The future of plant-based food is now, according to industry experts, with marketers riding high on record-breaking sales during the Covid-19 crisis and planning to capitalize on the whetted consumer appetite for faux meat, nut milk, egg substitutes and vegan cheese.
“The growth hasn’t been linear. It’s been exponential,” said Zak Weston, food service and supply chain manager at the nonprofit Good Food Institute. “We’ve seen the importance of innovation this year, and we’re on the cusp of a lot of launches.”
The fake-burger boom is not over—it’s still raging at fast food restaurants, and grocery stores are full-to-bursting with brands like Impossible Foods, Kellogg’s Incogmeato and Beyond Meat.
But as they head into 2021, flexitarians can look forward to a wider range of plant-based food, revamped recipes that aim for better taste and more versatility and new core ingredients and processing methods. Fermentation and fungus, anyone?
Fiercely competitive brands, investing more heavily in marketing, will lean further into health-conscious and environmental messages. And while in their nascent stages, “labriculture” (lab-grown meat) and cellular aquaculture (manufactured seafood) will get a foothold as the industry continues to upend the traditional animal-based food system and develop alternative sources of protein.
Beyond the Bun
Consumers can expect to see more faux chicken (nuggets, tenders and cutlets), various kinds of pig-free pork (like fake chorizo and bacon), and seafood substitutes next year. Plant-based lunch meat is emerging as a subcategory, as are other convenience foods and snacks like beef jerky made from mushrooms and koji, a fermented protein.
These products come on the heels of 2020’s sausage stampede, with Impossible launching a breakfast sandwich at 15,000 Starbucks locations and Beyond’s sausage-topped pizzas becoming the first to break ground at a national chain, Pizza Hut. (Beyond also expanded its chicken-less chicken at KFC).

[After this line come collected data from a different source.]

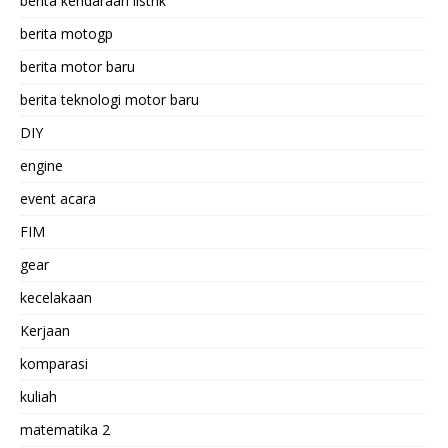
berita kendaraan listrik
berita motogp
berita motor baru
berita teknologi motor baru
DIY
engine
event acara
FIM
gear
kecelakaan
Kerjaan
komparasi
kuliah
matematika 2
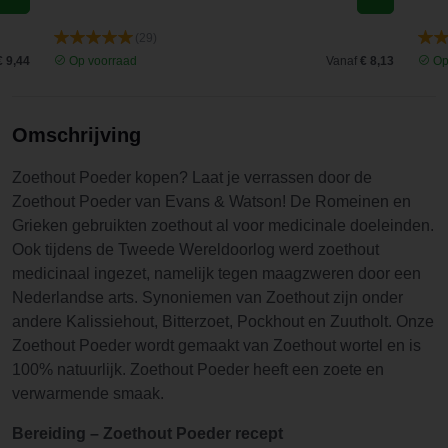
(29)
€ 9,44
Op voorraad
Vanaf
€ 8,13
Op
Omschrijving
Zoethout Poeder kopen? Laat je verrassen door de
Zoethout Poeder van Evans & Watson! De Romeinen en
Grieken gebruikten zoethout al voor medicinale doeleinden.
Ook tijdens de Tweede Wereldoorlog werd zoethout
medicinaal ingezet, namelijk tegen maagzweren door een
Nederlandse arts. Synoniemen van Zoethout zijn onder
andere Kalissiehout, Bitterzoet, Pockhout en Zuutholt. Onze
Zoethout Poeder wordt gemaakt van Zoethout wortel en is
100% natuurlijk. Zoethout Poeder heeft een zoete en
verwarmende smaak.
Bereiding – Zoethout Poeder recept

Meanwhile, both companies multiplied their product lines at retail to include meatballs, sausage links and patties, family-pack grounds and other non-burger items.
But the burger takeover, which started in earnest in 2019, is still happening at restaurants. McDonald’s will become the latest entry sometime in 2021 with its McPlant, a meatless burger developed with Beyond that’s reported to be the center of an upcoming plant-based line.
Diversity in dairy
As part of the lockdown baking surge, brands are focused on new plant-based eggs and butter, putting their energy behind fine-tuning the recipes of these multi-use products, said Julie Emmett, senior director, retail partnerships, Plant Based Foods Association. “There will be a lot of reformulations,” she said, “and those will be about improving taste or texture or both.”

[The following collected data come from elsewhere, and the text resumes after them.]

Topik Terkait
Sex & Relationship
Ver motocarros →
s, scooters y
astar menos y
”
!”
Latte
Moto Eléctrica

Vegan-friendly cheese, ice cream and yogurt will continue to grow, Emmett predicted, as will the use of new core ingredients like algae, sesame seeds, chickpeas and pistachios.
Milk alternatives show no signs of slowing, now topping $2 billion and accounting for 40% of total plant-based food sales. One of the stars? Oat milk, which has surpassed an old standby, soy milk, with triple-digit gains recently. It’s expected to soon catch up to another established competitor, the long-time market leader almond milk.
An overabundance of brands
For every boutique startup hawking fish-free tuna and meatless bowls, there are heavyweights like Smithfield, Nestle, General Mills, Tyson and Danone aggressively pursuing the flexitarian consumer. Unilever recently announced a goal of increasing sales of its meat and dairy alternatives to $1.2 billion in five to seven years, a fivefold increase in current levels. The potential for a shakeout, accompanied by mergers and acquisitions, is high.